* **Your goal**
When you reach the records below, output every one exactly as written but leave out any pictures.

::: Given information :::

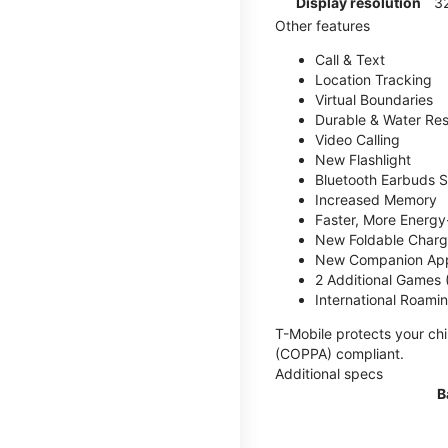
Display resolution
32
Other features
Call & Text
Location Tracking
Virtual Boundaries
Durable & Water Res
Video Calling
New Flashlight
Bluetooth Earbuds 
Increased Memory
Faster, More Energy-
New Foldable Charg
New Companion Ap
2 Additional Games
International Roami
T-Mobile protects your chi
(COPPA) compliant.
Additional specs
B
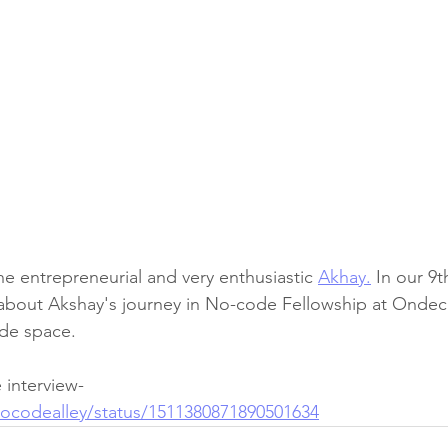
e entrepreneurial and very enthusiastic 
Akhay.
 In our 9
 about Akshay's journey in No-code Fellowship at Ondec
de space.
 interview- 
/nocodealley/status/1511380871890501634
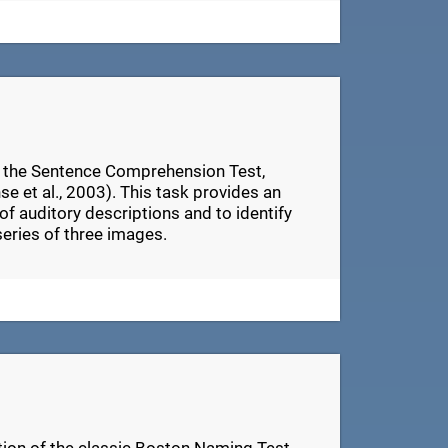
n the Sentence Comprehension Test,
e et al., 2003). This task provides an
of auditory descriptions and to identify
series of three images.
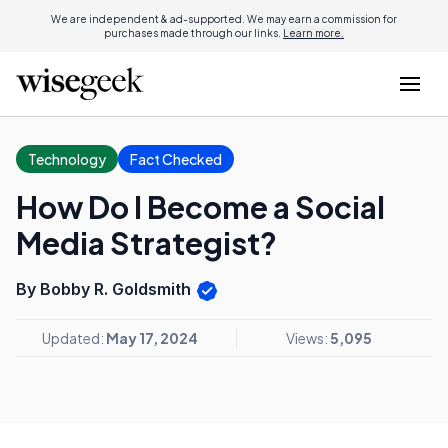
We are independent & ad-supported. We may earn a commission for
purchases made through our links.
Learn more.
Technology
Fact Checked
How Do I Become a Social
Media Strategist?
By Bobby R. Goldsmith
Updated:
May 17, 2024
Views:
5,095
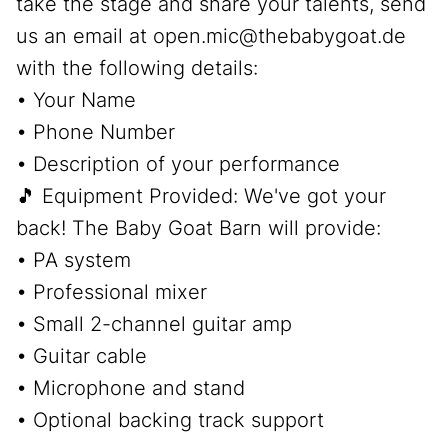
take the stage and share your talents, send
us an email at open.mic@thebabygoat.de
with the following details:
• Your Name
• Phone Number
• Description of your performance
🎵 Equipment Provided: We've got your
back! The Baby Goat Barn will provide:
• PA system
• Professional mixer
• Small 2-channel guitar amp
• Guitar cable
• Microphone and stand
• Optional backing track support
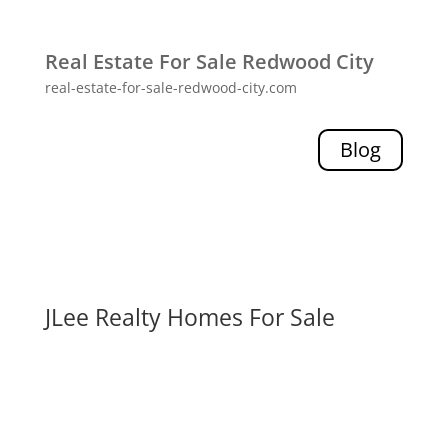
Real Estate For Sale Redwood City
real-estate-for-sale-redwood-city.com
Blog
JLee Realty Homes For Sale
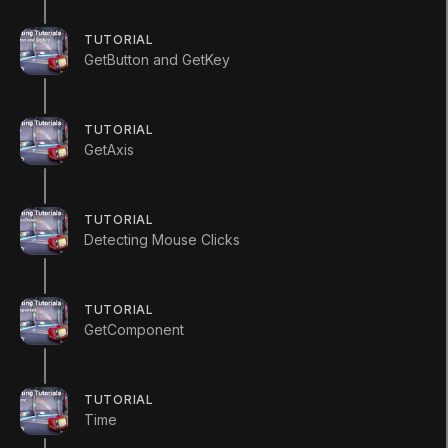
TUTORIAL
Mark Step Complete
GetButton and GetKey
TUTORIAL
GetAxis
Complete this
TUTORIAL
Detecting Mouse Clicks
Tutorial
TUTORIAL
GetComponent
Mark All Steps Complete
TUTORIAL
Time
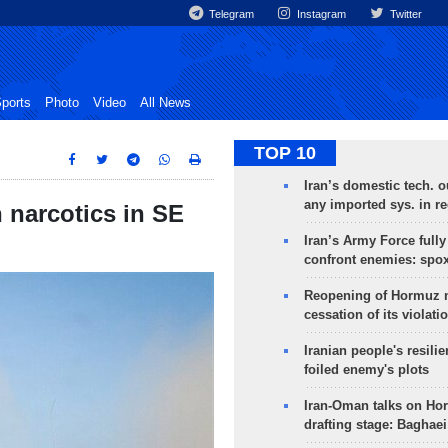
Telegram
Instagram
Twitter
ports
Photo
Video
All News
TOP 10
Iran’s domestic tech. 
any imported sys. in r
 narcotics in SE
Iran’s Army Force fully
confront enemies: spo
Reopening of Hormuz 
cessation of its violati
Iranian people's resilie
foiled enemy's plots
Iran-Oman talks on Ho
drafting stage: Baghaei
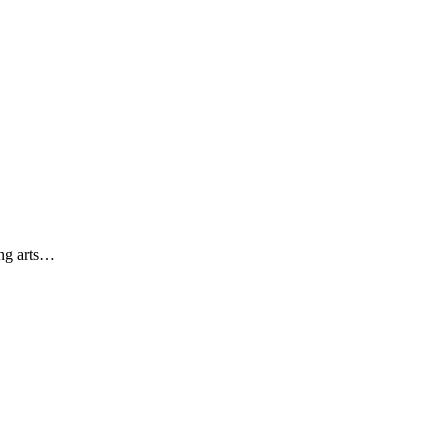
ing arts…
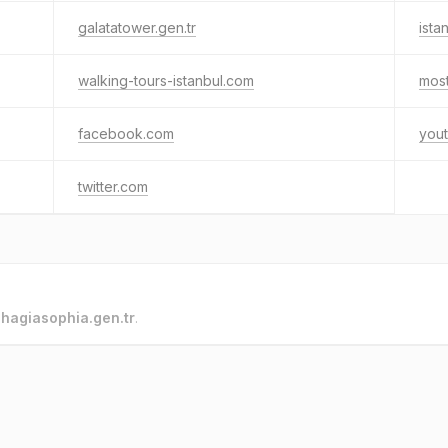
galatatower.gen.tr
ist
walking-tours-istanbul.com
mos
facebook.com
you
twitter.com
o
hagiasophia.gen.tr
.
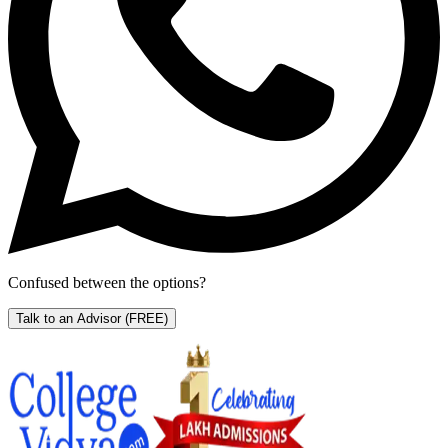
Confused between the options?
Talk to an Advisor
(FREE)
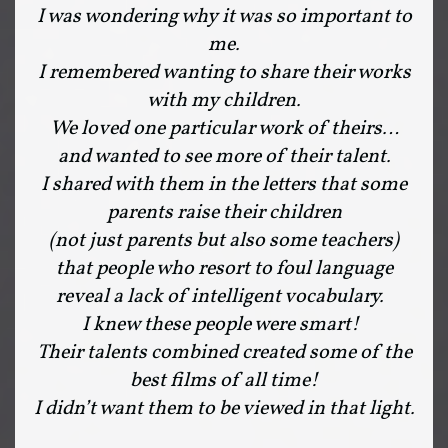
I was wondering why it was so important to
me.
I remembered wanting to share their works
with my children.
We loved one particular work of theirs…
and wanted to see more of their talent.
I shared with them in the letters that some
parents raise their children
(not just parents but also some teachers)
that people who resort to foul language
reveal a lack of intelligent vocabulary.
I knew these people were smart!
Their talents combined created some of the
best films of all time!
I didn’t want them to be viewed in that light.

:::

* **Task answer**
Display resolution
32
Other features
Call & Text
Location Tracking
Virtual Boundaries
Durable & Water Res
Video Calling
New Flashlight
Bluetooth Earbuds 
Increased Memory
Faster, More Energy-
New Foldable Charg
New Companion Ap
2 Additional Games
International Roami
T-Mobile protects your chi
(COPPA) compliant.
Additional specs
B
e entrepreneurial and very enthusiastic 
Akhay.
 In our 9
 about Akshay's journey in No-code Fellowship at Ondec
de space.
 interview- 
/nocodealley/status/1511380871890501634
n the Sentence Comprehension Test,
e et al., 2003). This task provides an
of auditory descriptions and to identify
series of three images.
We are independent & ad-supported. We may earn a commission for
purchases made through our links.
Learn more.
Technology
Fact Checked
How Do I Become a Social
Media Strategist?
By Bobby R. Goldsmith
Updated:
May 17, 2024
Views:
5,095
take the stage and share your talents, send
us an email at open.mic@thebabygoat.de
with the following details:
• Your Name
• Phone Number
• Description of your performance
🎵 Equipment Provided: We've got your
back! The Baby Goat Barn will provide:
• PA system
• Professional mixer
• Small 2-channel guitar amp
• Guitar cable
• Microphone and stand
• Optional backing track support
Real Estate For Sale Redwood City
real-estate-for-sale-redwood-city.com
Blog
JLee Realty Homes For Sale
TUTORIAL
Mark Step Complete
GetButton and GetKey
TUTORIAL
GetAxis
Complete this
TUTORIAL
Detecting Mouse Clicks
Tutorial
TUTORIAL
GetComponent
Mark All Steps Complete
TUTORIAL
Time
Telegram
Instagram
Twitter
ports
Photo
Video
All News
TOP 10
Iran’s domestic tech. 
any imported sys. in r
 narcotics in SE
Iran’s Army Force fully
confront enemies: spo
Reopening of Hormuz 
cessation of its violati
Iranian people's resilie
foiled enemy's plots
Iran-Oman talks on Ho
drafting stage: Baghaei
ing arts…
galatatower.gen.tr
ist
walking-tours-istanbul.com
mos
facebook.com
you
twitter.com
o
hagiasophia.gen.tr
.
Confused between the options?
Talk to an Advisor
(FREE)
I was wondering why it was so important to
me.
I remembered wanting to share their works
with my children.
We loved one particular work of theirs…
and wanted to see more of their talent.
I shared with them in the letters that some
parents raise their children
(not just parents but also some teachers)
that people who resort to foul language
reveal a lack of intelligent vocabulary.
I knew these people were smart!
Their talents combined created some of the
best films of all time!
I didn’t want them to be viewed in that light.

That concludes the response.